The film also appreciates that being an animal consigned to pet status can be a repressive experience, as epitomised by the carefully crafted vignette of a pet shop window. Lingering on the window, the camera zooms in to a medium shot of the mise-en-scène before panning across the pet shop window. The medium shot is employed to highlight the ‘pet shop’ sign and to showcase a group of dogs to demonstrate the commodification of all dogs bred to be pets. The older dogs’ saturnine expressions suggest a mixture of hopelessness and reluctant acceptance of their situation, with the sense of misery being enhanced by the drab, monotone colours of the mise-en-scène. Homeless and ownerless, the older dogs represent the grim reality for many dogs bred to be pets. Without homes and owners their lives are deemed worthless and their fate becomes euthanasia, rendering their existence futile. The duration of the scene evokes the feeling that the camera is committing voyeurism in observing the pet shop so closely, thereby implicating the audience in this voyeurism to highlight a human tendency to view pets as decoration and entertainment, rather than living beings.
There is a continual sense of voyeurism in the film with windows often being employed in the mise-en-scène to frame, surround and enclose the pet dogs. Not only does this signify pets’ limiting status as a symbol of the home but also illustrates a human inclination to view pets as a decorative object to provide entertainment and aesthetic value. Pongo and Perdy are often situated in the windows of the home, creating the visual effect of their being fenced in by the frame which represents the restrictive and oppressive nature of this patronising attitude to animals. Zoom shots of windows enhance the sense of confinement and entrapment of the window, as the dogs also become increasingly confined by the shot. The claustrophobic effect of the window parallels the enclosed, confined space the houses in the mise-en-scène of the
city create, illustrating the often suffocating lives that pets lead. Condensed, human-centred shots of the city contrast the openness of the wide shots of the countryside which suggest a freer, less constraining life for the animals in this environment, establishing a wildness versus domesticity binary opposition. The dogs become closer to their natural, wild instincts as they return to nature in the countryside, this wildness having been tamed and controlled by domesticity represented by the city. In doing so, the film reminds us that our pets are animals with behavioural needs that need satisfying, including allowing our dogs freedom to explore environments, away from the constraining parameters of the home.

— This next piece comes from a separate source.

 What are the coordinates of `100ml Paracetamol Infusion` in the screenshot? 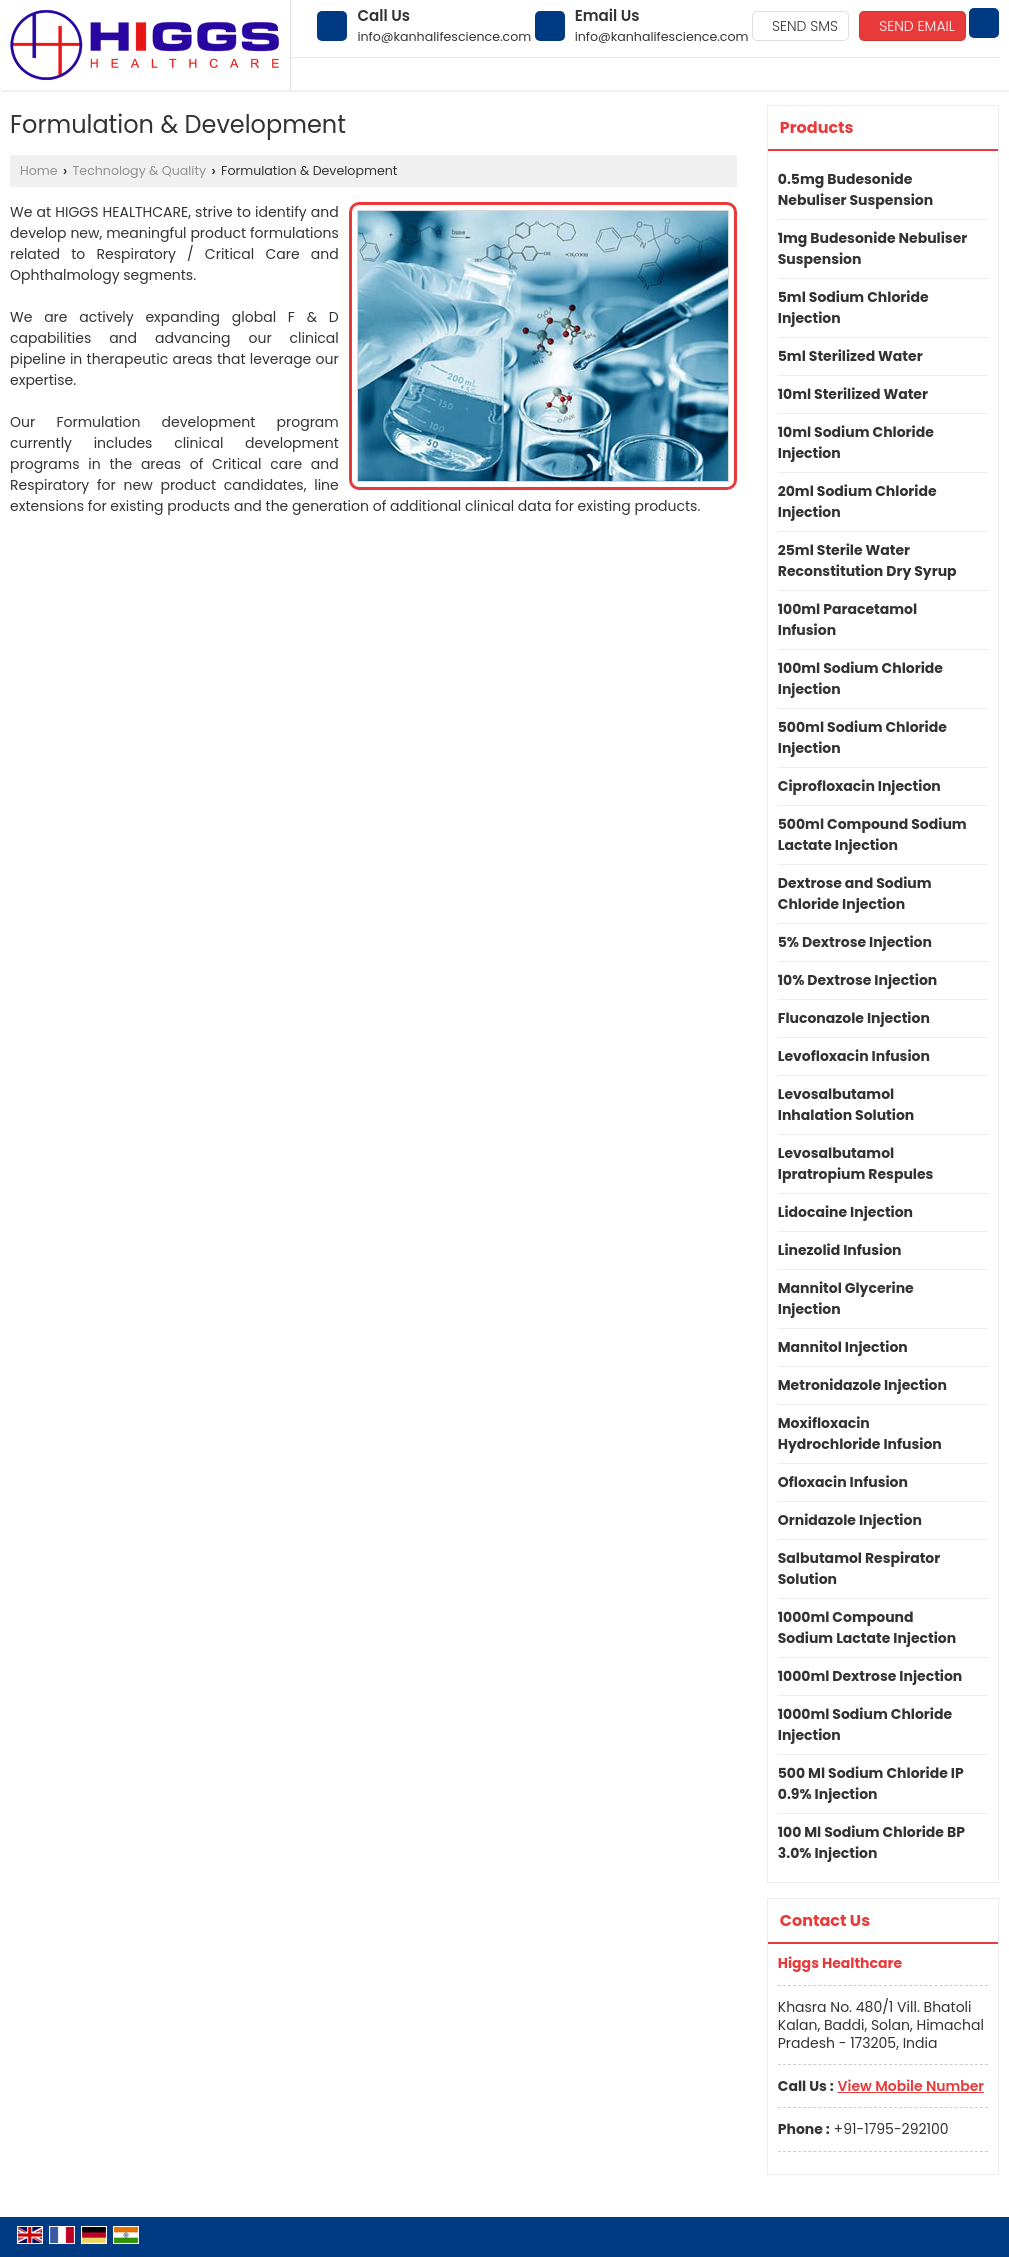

You may have heard that dogs resemble their owners – a thought that Disney takes to an uncanny and amusing extreme by creating clone-like human-pet pairs. Animation allows for the construction of almost identical appearance and temperament in the dogs and humans using colour, costume and choreography of facial expression and movement. The likeness between human and pet denotes a shared identity that signals the pseudo-human role of pets because they blur the boundary between our species; pets are not simply
animals, they are members of our human families, they are our friends, and they are our companions. However, there is an issue with this shared identity. It unveils a narcissistic human proclivity for choosing animals that resemble ourselves in looks and personality, and the human propensity to fashion our pets in our own image.
This notion of imposed identity provides an answer to a question posed by Erica Fudge’s Pets: what do humans look for in their pets?  One answer offered by the film is that pets are chosen to serve as an extension of the self, or to reflect an improved version of ourselves in the way of a status symbol. For instance, Coco the poodle has been given an identity associated with elitism and
affluence with the name ‘Coco’ most likely being a reference to Coco Chanel, the luxury fashion designer. In accordance with this signifier of high-class, both poodle and owner wear an expression of snobbish indifference, both are dressed stylishly, and they ride in a chauffeur driven car to construct an image of opulence and sophistication. Coco serves as a status symbol to aid in the
affirmation of the woman’s wealth and class. The utilisation of pets in this manner projects an image on to them that is objectifying, diminishing their value as living beings. By exploring the human-pet relationship in terms of human self-validation using an animal, the film exposes and critiques the human desire to exploit animals in the construction of the self.
Our relationship with animals is a complex and constantly evolving affair, none more so than the human-pet relationship. From the good, to the bad and the ugly, the film navigates the problematic relationship humans have constructed with animals by exposing the belittling treatment of dogs as commodities, decorative objects, and self-authenticating symbols. The film implicates the audience and itself, as a visual medium, in the treatment of pets as spectacles for human entertainment, and highlights the sense of observation using a combination of window mise-en-scène, panning and zoom shots. But these pets are not about to be walked all over. Instilled with agency and autonomy, the dogs break free of the medium shot confines of the window into the wide shot openness of the country, shunning human hegemony and the limiting status as a symbol of the home. The film asks us to remember that these animals that form our companions and inhabit our homes are living beings, not ornament, canine ‘mini-me’ or commodity, and they deserve the same respect as any human life. So please do not rush out and buy a Dalmatian after watching the film. How about a stuffed toy instead?